The conclusion that you can draw from the stories is that hackers are not unlike a flu virus. If there is a surface protein that one of them can lock unto, one of them might do it tomorrow. Or never. Or maybe just not on your watch.

Work on reducing your systems's cross-section. And good luck.

A number of interesting real-life stories.
Worrying thing is how naïve the 'stars' of the chapters are.
The book is written at a level that will appeal to people with a passing interest in the subject - easy to understand without too much techie knowledge.

A concern overall is whether this is really a tongue in cheek guide for the "on the fringe" hacker, and rather than looking in deep dark chat rooms can find all they need here to launch the next latest and greatest exploit. There are no moral lessons or lecturing so one can only wonder whether the it's true that the best camouflage is broad daylight since he who laughs last, laughs best.

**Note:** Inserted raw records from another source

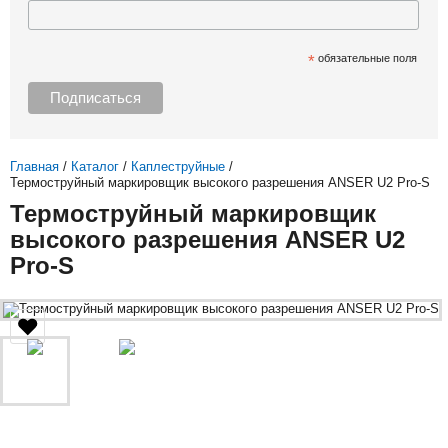
*
обязательные поля
Главная
/
Каталог
/
Каплеструйные
/
Термоструйный маркировщик высокого разрешения ANSER U2 Pro-S
Термоструйный маркировщик
высокого разрешения ANSER U2
Pro-S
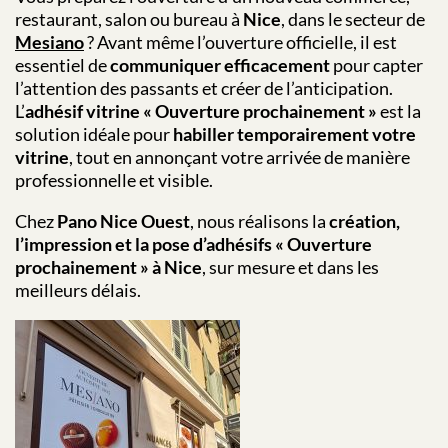
restaurant, salon ou bureau à
Nice
, dans le secteur de
Mesiano
? Avant même l’ouverture officielle, il est
essentiel de
communiquer efficacement
pour capter
l’attention des passants et créer de l’anticipation.
L’
adhésif vitrine « Ouverture prochainement »
est la
solution idéale pour
habiller temporairement votre
vitrine
, tout en annonçant votre arrivée de manière
professionnelle et visible.
Chez
Pano Nice Ouest
, nous réalisons la
création,
l’impression et la pose d’adhésifs « Ouverture
prochainement » à Nice
, sur mesure et dans les
meilleurs délais.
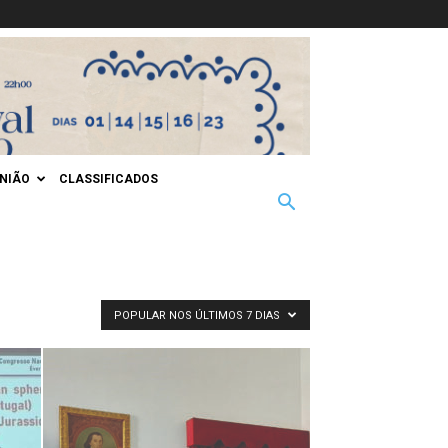
INIÃO
CLASSIFICADOS
POPULAR NOS ÚLTIMOS 7 DIAS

In the same writing style as The Art of Deception: Controlling the Human Element of Security, Kevin Mitnick gives us more stories which show the workings of a hacker's mind. In the stories I noticed the evolution of real technical hacking techniques to a combination of with social engineering. The stories are both interesting and amusing. Some technical knowledge will help you to understand these stories, although the mentioned technical concepts, ideas and technologies are explained too.

Mitnick and Simon present a cogent and interesting account of people who have illegally intruded on cyberspace, mainly in the US. It is possible that some tales retailed by them are apocryphal.But most of them stand to reason. They are daring and highlight how human ingenuity keeps pace with technology. All systems administrators, CSOs, CIOs and CEOs must read this. If after reading this, they are slack and hesitate to upgrade their systems, only the Almighty can save them. I already look forward to Kevin's autobiography, which he can pen only after the Federal ban expires in 2007.

The stories in this book are really interesting and the lessons learned very useful. But the writting style leave a lot to be desired. It always seems that Mitnick is trying to push his own exploits ahead of the people in the examples, there is too much "I know what he means" or "When I did that".